Desengaño socialista
El libro desvela una relevante historia común -la revolución soviética- y la revolución personal del autor de las misivas, que avanza desde un socialismo moderado al comunismo. Así como en las primeras aclara que no es bolchevique, termina definiendo a la revolución como unos hechos “completamente razonables”. El desgarro que el observador francés sufre entre su conciencia moral y sus obligaciones políticas termina con una condena a muerte en 1919, en pago a sus servicios y a las notas tan contrarias a los intereses y los pensamientos del gobierno. En 1925, queda libre de todos los cargos.
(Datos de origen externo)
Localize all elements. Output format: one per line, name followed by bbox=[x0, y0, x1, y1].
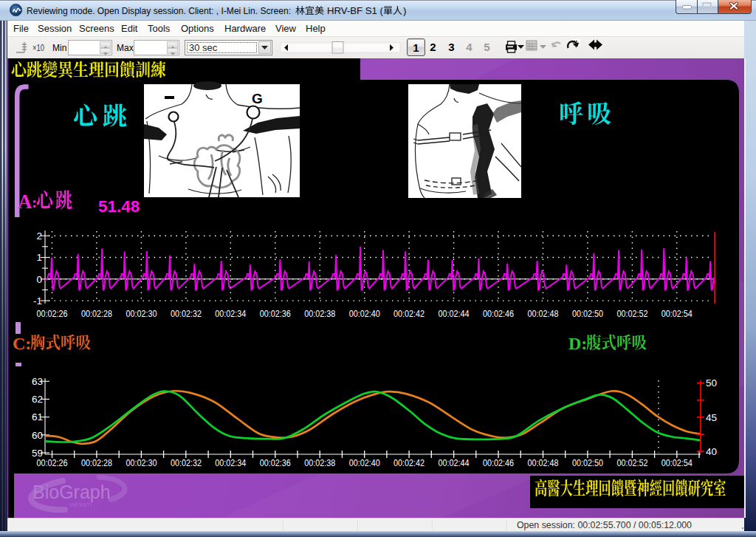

“Tengo la conciencia clara y la convicción de haber servido constantemente, a menudo en contra de mi interés personal y mi tranquilidad, a los intereses de Francia en la limitada medida en que podía”, escribe en 1918. Para entonces le había quedado claro que las intenciones de su gobierno no eran reforzar a las fuerzas bolcheviques ni ayudar a su rearme a fin de equilibrar las fuerzas entre Rusia y Alemania. Lo que pretendían era desgastar y acosar el poder de los bolcheviques para abatir la revolución.
“No han dejado de combatir a los bolcheviques, desde el interior: pagando, apoyando, suscitando los movimientos contrarrevolucionarios, el sabotaje de la producción, el sabotaje de la producción, los transportes y el abastecimiento, organizando la anarquía; desde el exterior, intentando aplastar al naciente y frágil ejército rojo...”, cuenta infeliz. Lamenta que el embajador francés en Rusia se ponga nervioso cada vez que se le habla de socialismo.
“Unidos a la burguesía rusa, los gobiernos capitalistas, fieles servidores de los explotadores del proletariado, quieren mantener a cualquier precio la dominación del capital sobre las clases trabajadoras”. Concluye con un catastrófico “juraron matar la revolución rusa”, y se logró. El libro supone una parada importante para perturbar e interrumpir la “corriente hegemónica” de las ediciones que aparecerán al hilo de los 100 años de la revolución.